- [Work request] Using the records that appear below, write out exactly the lines from the one with "Save my name, email, and website in this" through the one with "browser for the next time I comment.", keeping both end lines.

- [Record set]
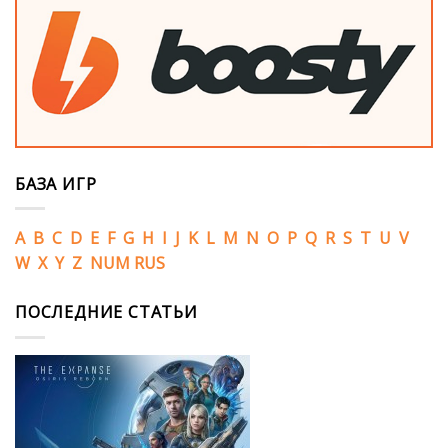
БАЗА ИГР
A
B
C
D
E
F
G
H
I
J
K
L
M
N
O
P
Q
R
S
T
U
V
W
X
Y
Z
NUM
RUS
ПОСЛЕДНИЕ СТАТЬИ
* * *
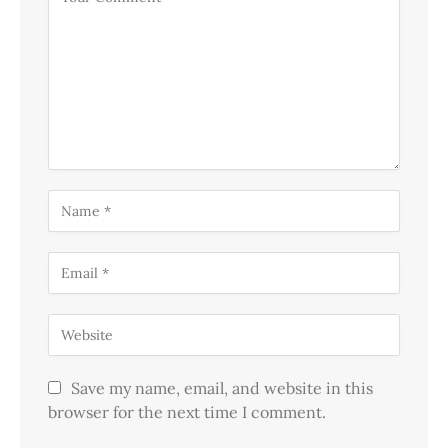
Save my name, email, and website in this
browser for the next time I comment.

- [Completed task]
Save my name, email, and website in this
browser for the next time I comment.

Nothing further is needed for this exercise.